C’est agréable de se dire que tout va bien

Cela fait un bout de temps que je me dis que je devrais écrire quelques lignes sur l’immobilier. Mais avant de m’y lancer, je dois dire que je ressens une grande quiétude et que je dors très bien depuis des années. On n’y voit rien sur les marchés. Et en même temps on fait comme si de rien n’était. Les marchés sont aussi intéressants à suivre que de se passionner pour une course de limaces lancées à toute allure sur une salade. On fait comme si de rien n’était, comme si tout allait super bien, comme si rien ne pouvait arriver. Le monde est dirigé par un fou qui change d’humeur et d’avis toutes les 30 secondes et on s’en fout complètement. On le laisse beugler dans son coin et je crois que ses adversaires prennent même du plaisir à le voir prendre des décisions complètement irrationnelles. C’est encore mieux qu’une série télé mais sans abonnement à NetFlix.

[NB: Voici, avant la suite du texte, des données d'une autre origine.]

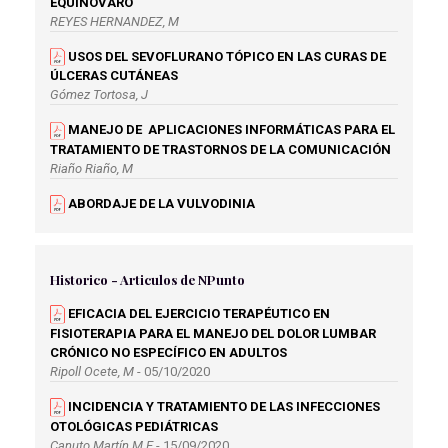
EQUINOVARO
REYES HERNANDEZ, M
USOS DEL SEVOFLURANO TÓPICO EN LAS CURAS DE
ÚLCERAS CUTÁNEAS
Gómez Tortosa, J
MANEJO DE APLICACIONES INFORMÁTICAS PARA EL
TRATAMIENTO DE TRASTORNOS DE LA COMUNICACIÓN
Riaño Riaño, M
ABORDAJE DE LA VULVODINIA
Fernández Mesa, A
ABORDAJE PALIATIVO NO ONCOLÓGICO DE LA
ENFERMERA GESTORA DE CASOS EN ATENCIÓN
Historico - Articulos de NPunto
PRIMARIA
EFICACIA DEL EJERCICIO TERAPÉUTICO EN
Arribas Moya, E
FISIOTERAPIA PARA EL MANEJO DEL DOLOR LUMBAR
BENEFICIOS DE LA VENTILACIÓN MECÁNICA NO
CRÓNICO NO ESPECÍFICO EN ADULTOS
INVASIVA EN PACIENTES TERMINALES
Ripoll Ocete, M
- 05/10/2020
García Muñoz, S
INCIDENCIA Y TRATAMIENTO DE LAS INFECCIONES
TERAPIA DE REALIDAD VIRTUAL Y SU APLICACIÓN EN
OTOLÓGICAS PEDIÁTRICAS
EL DOLOR DEL MIEMBRO FANTASMA
Canuto Martín M.E
- 15/09/2020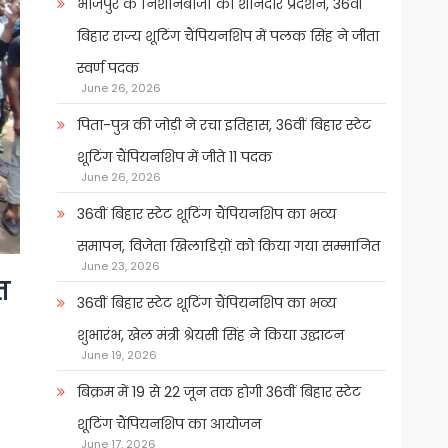
भोजपुर के निशानेबाजों का शानदार प्रदर्शन, 36वीं
बिहार राज्य शूटिंग चैंपियनशिप में पलक सिंह ने जीता
स्वर्ण पदक
June 26, 2026
पिता-पुत्र की जोड़ी ने रचा इतिहास, 36वीं बिहार स्टेट
शूटिंग चैंपियनशिप में जीते 11 पदक
June 26, 2026
36वीं बिहार स्टेट शूटिंग चैंपियनशिप का भव्य
समापन, विजेता खिलाडिय़ों को किया गया सम्मानित
June 23, 2026
त
36वीं बिहार स्टेट शूटिंग चैंपियनशिप का भव्य
शुभारंभ, खेल मंत्री श्रेयसी सिंह ने किया उद्घाटन
June 19, 2026
बिक्रम में 19 से 22 जून तक होगी 36वीं बिहार स्टेट
शूटिंग चैंपियनशिप का आयोजन
June 17, 2026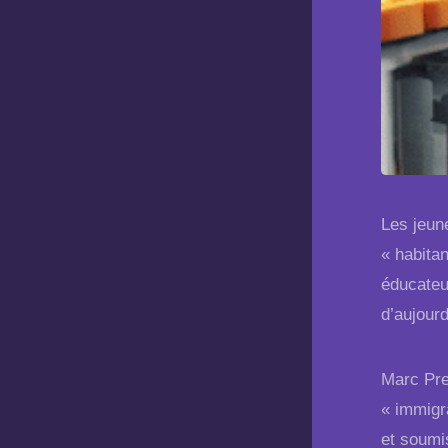
Les jeun
« habita
éducateu
d’aujourd
Marc Pre
« immigr
et soumis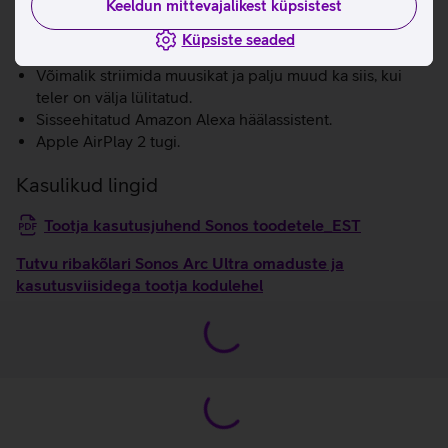
Keeldun mittevajalikest küpsistest
Lülitades Sonose rakenduses sisse Speech
Enhancement funktsiooni, saab kätte veelgi selgema
Küpsiste seaded
heli, et kuuleksid ka seda, kui näitlejad filmis sosistavad.
Võimalik striimida muusikat ja palju muud ka siis, kui
teler on välja lülitatud.
Sisseehitatud Amazon Alexa häälassistent.
Apple AirPlay 2 tugi.
Kasulikud lingid
Tootja kasutusjuhend Sonos toodetele_EST
Tutvu ribakõlari Sonos Arc Ultra omaduste ja
kasutusviisidega tootja kodulehel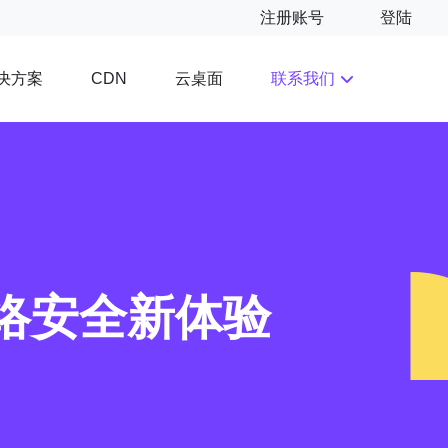
注册账号
登陆
决方案
云桌面
联系我们
CDN
络安全新体验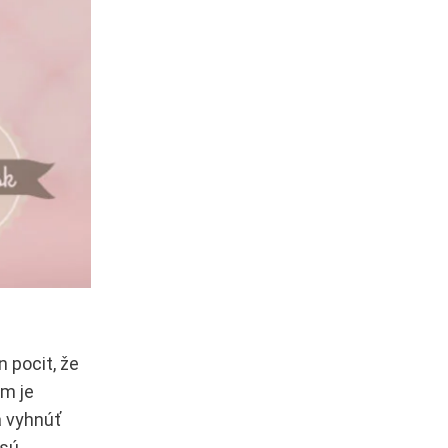
n pocit, že
om je
a vyhnúť
 sú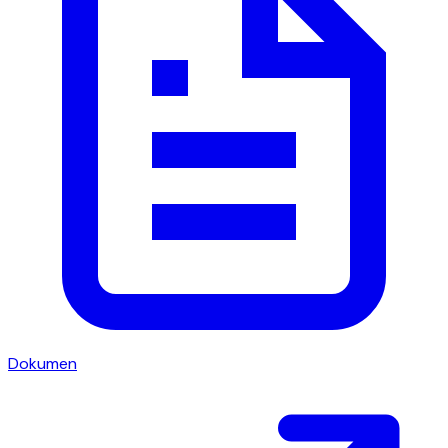
Dokumen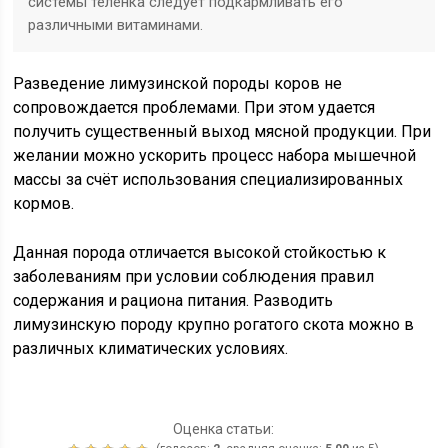
системы теленка следует подкармливать его
различными витаминами.
Разведение лимузинской породы коров не
сопровождается проблемами. При этом удается
получить существенный выход мясной продукции. При
желании можно ускорить процесс набора мышечной
массы за счёт использования специализированных
кормов.
Данная порода отличается высокой стойкостью к
заболеваниям при условии соблюдения правил
содержания и рациона питания. Разводить
лимузинскую породу крупно рогатого скота можно в
различных климатических условиях.
Оценка статьи: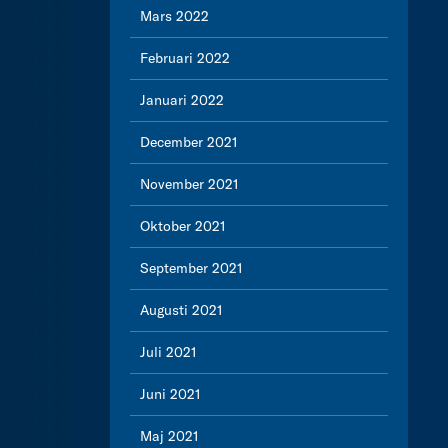
Mars 2022
Februari 2022
Januari 2022
December 2021
November 2021
Oktober 2021
September 2021
Augusti 2021
Juli 2021
Juni 2021
Maj 2021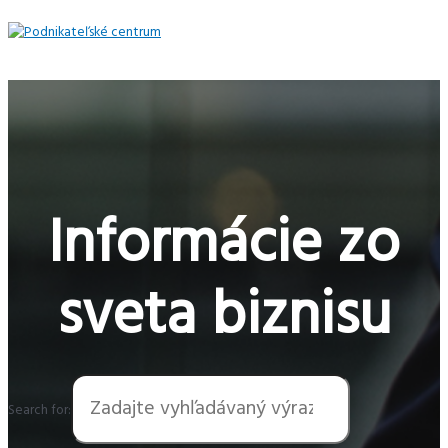
Preskočiť
na
obsah
Hlavné
Menu
Informácie zo
sveta biznisu
Search for: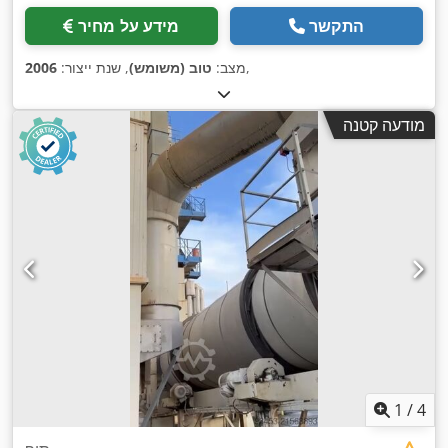
התקשר
מידע על מחיר
,
מצב:
טוב (משומש)
, שנת ייצור:
2006
מודעה קטנה
1
/
4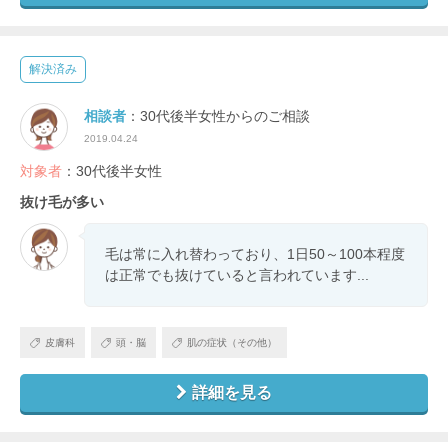
解決済み
相談者
：30代後半女性からのご相談
2019.04.24
対象者
：30代後半女性
抜け毛が多い
毛は常に入れ替わっており、1日50～100本程度
は正常でも抜けていると言われています...
皮膚科
頭・脳
肌の症状（その他）
詳細を見る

Les marchés sont comme une bulle de savon qui flotte dans l’air. De toute façon, il n’y a rien d’autre à faire que de rester « dedans ». Les intérêts sont, restent et resteront au plancher. Tout le système fonctionne grâce au crédit gratuit et à la planche à billets. En Suisse UBS vient de décider qu’elle ne rémunérerait plus du tout l’épargne. C’est zéro pourcent. En clair, les banques sont devenues un mal nécessaire. Elles ne servent plus à rien, si ce n’est de servir de passe-plat. Si chacun de nous pouvait ouvrir un compte directement auprès de la BNS ça enlèverait tous ces intermédiaires qui ne servent à plus rien, si ce n’est nous ponctionner des commissions pour tout et rien. D’ailleurs et au vu de la politique d’UBS, je pense que je vais demander à mon patron de revenir au bon vieux temps et de me payer en cash à chaque fin de mois. Ensuite j’irai demander aux PTT de me refourguer un carnet jaune de récépissés et j’irai refaire mes paiements sans frais au guichet. Ensuite je boucle mon compte salaire qui ne me sert à plus rien.

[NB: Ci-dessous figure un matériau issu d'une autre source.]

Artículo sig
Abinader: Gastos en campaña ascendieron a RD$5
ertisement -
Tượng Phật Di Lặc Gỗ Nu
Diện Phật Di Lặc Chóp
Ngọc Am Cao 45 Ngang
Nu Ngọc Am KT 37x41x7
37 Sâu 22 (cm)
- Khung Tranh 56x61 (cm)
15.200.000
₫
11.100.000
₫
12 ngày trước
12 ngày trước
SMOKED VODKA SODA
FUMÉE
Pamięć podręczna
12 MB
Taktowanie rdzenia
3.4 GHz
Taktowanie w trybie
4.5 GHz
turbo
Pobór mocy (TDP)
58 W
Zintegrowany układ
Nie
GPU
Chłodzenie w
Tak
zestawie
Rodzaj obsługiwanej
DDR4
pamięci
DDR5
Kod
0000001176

Quant à l’immobilier c’est la grande débandade à présent. Les journaux tentent de nous faire croire, à coup de grandes interviews d’experts de toute la branche, que la Suisse se trouve en mode « soft landing ». C’est très rassurant de croire à cela. Cette théorie à deux balles ne tient qu’à une condition: le niveau des taux. Tant que tout est à 1%, on ne risque rien. Donc on y est pour un bon moment encore. Seulement il y a un hic dans tout cela, un gros nuage qui risque de tout foutre en l’air, un peu comme quand vous invitez un gros St-Bernard à se faufiler entre deux commodes pleines de vaisselle. Et le gros hic s’appelle surconstruction. Depuis plus de 10 ans, nous construisons à peu près partout en Suisse, mais pas aux bons endroits. Les régions qui auraient dû être densifiées ne l’ont pas été suffisamment. Et celles qui n’auraient pas dû voir un seul immeuble construit ont vu des immeubles pousser sans relâche. En clair, nous offrons de l’habitat où personne ne veut vivre sur le long terme. Alors ça marche à peu près tant que c’est neuf, mais dans 10 ans on réfléchira bien différemment. Et comme les villes refont peu à peu leur retard en matière d’offre, il est à parier que ceux qui ont fait le choix un jour de penduler referont exactement le chemin inverse.

Les promoteurs ont construit là où ils pouvaient encore obtenir du terrain. Et les gens ont décidé d’acheter, ou de louer, car non seulement ils ne trouvaient plus rien en ville, mais car ils pouvaient se le payer. En fait on assistera au même phénomène que dans les banques. Pendant 20 ans elles étendent leur réseau de succursales, et ensuite elles ferment à peu près tout sauf le siège central. Pour ensuite refaire le chemin inverse. C’est un peu comme les pattes d’éph, ça revient à la mode tous les 10 ans. Sauf que là, dans les villages, ça va être plus compliqué. Delémont ne deviendra jamais Genève et Täuffelen ne ressemblera jamais à Zürich. Il existe les centres, qui ont toujours existé, et la périphérie. Et la périphérie restera toujours la périphérie ! Qui a déjà vu une Seat recevoir la même considération qu’une Ferrari ?

Les rendements immobiliers s’effondrent toujours davantage, suivant la courbe des taux qui continue de pointer vers le bas. Avec les taux négatifs qui vont bientôt assassiner l’épargne de chacun, je vous parie un très grand voyage au bout du monde que les banques vont bientôt offrir des intérêts à ceux qui choisiront d’emprunter chez elles. En fait je crois de plus en plus que l’on n’a encore rien vu et que ce délire profond de fuite en avant a encore de beaux jours devant lui. En attendant on se rendort. Les mouettes piaillent, les années passent et rien ne change. On continue de construire où personne ne demande rien.